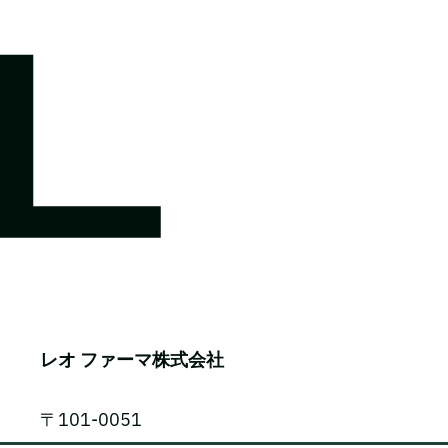
レオ ファーマ株式会社
〒101-0051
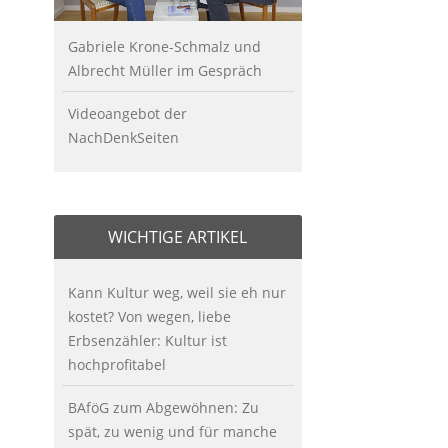
Gabriele Krone-Schmalz und
Albrecht Müller im Gespräch
Videoangebot der
NachDenkSeiten
WICHTIGE ARTIKEL
Kann Kultur weg, weil sie eh nur
kostet? Von wegen, liebe
Erbsenzähler: Kultur ist
hochprofitabel
BAföG zum Abgewöhnen: Zu
spät, zu wenig und für manche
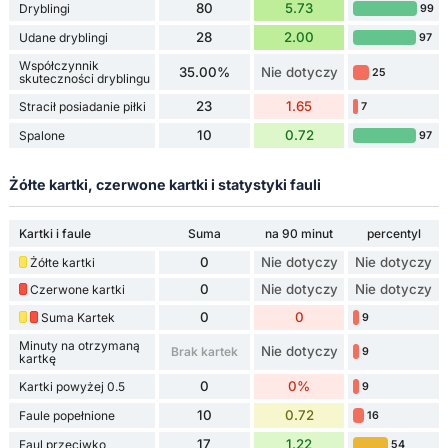
80
5.73
Dryblingi
99
28
2.00
Udane dryblingi
97
Współczynnik
35.00%
Nie dotyczy
25
skuteczności dryblingu
23
1.65
Stracił posiadanie piłki
7
10
0.72
Spalone
97
Żółte kartki, czerwone kartki i statystyki fauli
Kartki i faule
Suma
na 90 minut
percentyl
0
Nie dotyczy
Nie dotyczy
Żółte kartki
0
Nie dotyczy
Nie dotyczy
Czerwone kartki
0
0
Suma Kartek
9
Minuty na otrzymaną
Nie dotyczy
Brak kartek
9
kartkę
0
0%
Kartki powyżej 0.5
9
10
0.72
Faule popełnione
16
17
1.22
Faul przeciwko
54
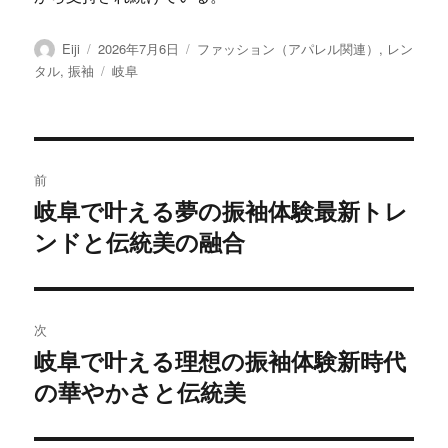
投
投
カ
Eiji
2026年7月6日
ファッション（アパレル関連）
,
レン
稿
稿
テ
タ
タル
,
振袖
岐阜
者
日:
ゴ
グ
リ
ー
投
前
稿
岐阜で叶える夢の振袖体験最新トレ
前
ンドと伝統美の融合
の
ナ
投
ビ
稿:
ゲ
次
岐阜で叶える理想の振袖体験新時代
次
ー
の華やかさと伝統美
の
シ
投
稿:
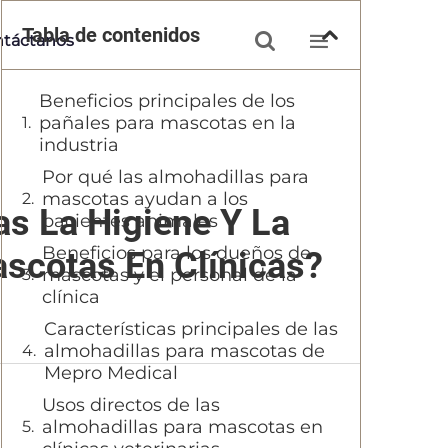
Tabla de contenidos


táctanos
Beneficios principales de los
pañales para mascotas en la
industria
Por qué las almohadillas para
mascotas ayudan a los
s La Higiene Y La
pacientes animales
Beneficios para los dueños de
scotas En Clínicas?
mascotas y el personal de la
clínica
Características principales de las
almohadillas para mascotas de
Mepro Medical
Usos directos de las
almohadillas para mascotas en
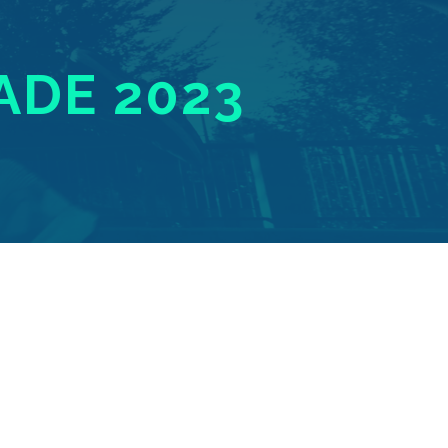
ADE 2023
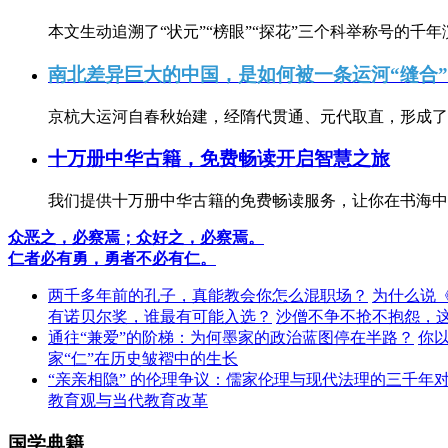
本文生动追溯了“状元”“榜眼”“探花”三个科举称号的千年
南北差异巨大的中国，是如何被一条运河“缝合
京杭大运河自春秋始建，经隋代贯通、元代取直，形成了连
十万册中华古籍，免费畅读开启智慧之旅
我们提供十万册中华古籍的免费畅读服务，让你在书海中
众恶之，必察焉；众好之，必察焉。
仁者必有勇，勇者不必有仁。
两千多年前的孔子，真能教会你怎么混职场？
为什么说
有诺贝尔奖，谁最有可能入选？
沙僧不争不抢不抱怨，
通往“兼爱”的阶梯：为何墨家的政治蓝图停在半路？
你
家“仁”在历史皱褶中的生长
“亲亲相隐” 的伦理争议：儒家伦理与现代法理的三千年
教育观与当代教育改革
国学典籍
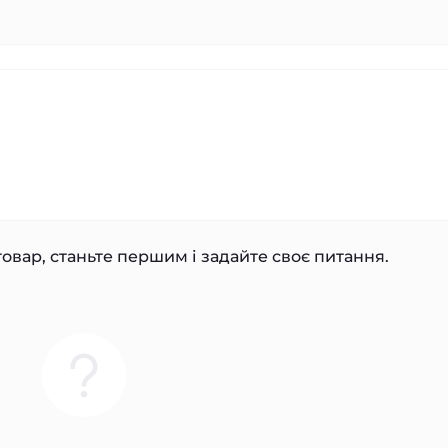
овар, станьте першим і задайте своє питання.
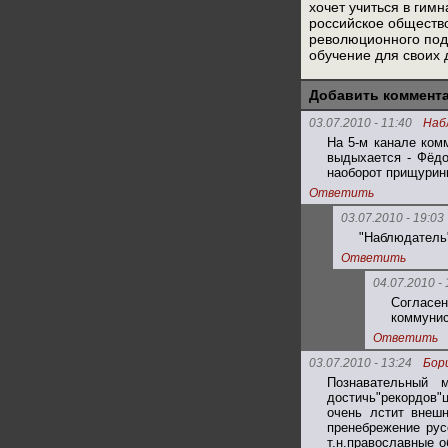
хочет учиться в гим
российское обществ
революционного под
обучение для своих 
Добавить коммент
03.07.2010 - 11:40
Наб
На 5-м канале ком
выдыхается - Фёдо
наоборот прищуринн
Ответить
03.07.2010 - 19:03
"Наблюдатель"
Ответить
04.07.2010 - 
Согласен
коммунис
Ответить
03.07.2010 - 13:24
Бор
Познавательный 
достичь"рекордов"
очень лстит внеш
пренебрежение рус
т.н.православные о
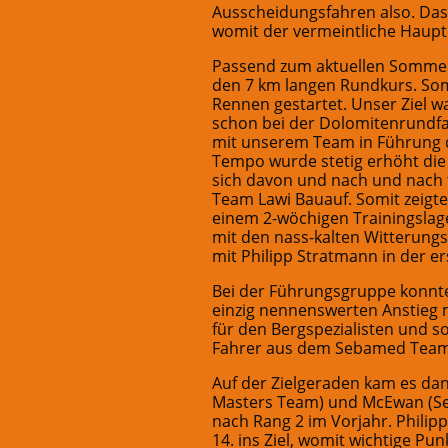
Ausscheidungsfahren also. Da
womit der vermeintliche Haup
Passend zum aktuellen Sommer 
den 7 km langen Rundkurs. So
Rennen gestartet. Unser Ziel w
schon bei der Dolomitenrundfah
mit unserem Team in Führung 
Tempo wurde stetig erhöht die 
sich davon und nach und nach 
Team Lawi Bauauf. Somit zeigte
einem 2-wöchigen Trainingslager
mit den nass-kalten Witterung
mit Philipp Stratmann in der e
Bei der Führungsgruppe konnt
einzig nennenswerten Anstieg m
für den Bergspezialisten und so
Fahrer aus dem Sebamed Team,
Auf der Zielgeraden kam es dan
Masters Team) und McEwan (Se
nach Rang 2 im Vorjahr. Philip
14. ins Ziel, womit wichtige 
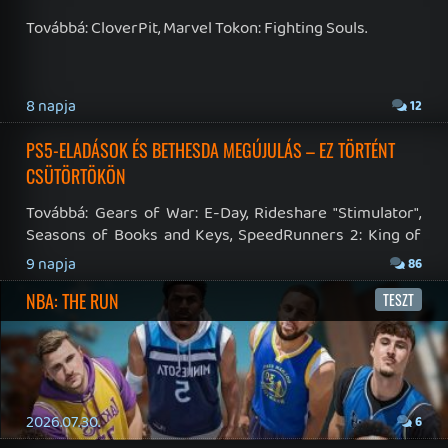
RSS
|
Blog RSS
|
Podcast RSS
|
Instagram
|
Youtube
|
Facebook
|
Twitter
|
Patreon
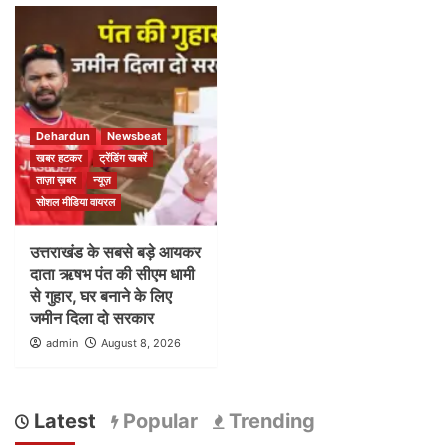
Dehardun
Newsbeat
खबर हटकर
ट्रेंडिंग खबरें
ताज़ा ख़बर
न्यूज़
सोशल मीडिया वायरल
उत्तराखंड के सबसे बड़े आयकर
दाता ऋषभ पंत की सीएम धामी
से गुहार, घर बनाने के लिए
जमीन दिला दो सरकार
admin
August 8, 2026
Latest
Popular
Trending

WHAT YOU WILL DO: Gather all lines from the records above in which "Żółte" appears.

RESPONSE TO THIS TASK:
Żółte kartki, czerwone kartki i statystyki fauli
Żółte kartki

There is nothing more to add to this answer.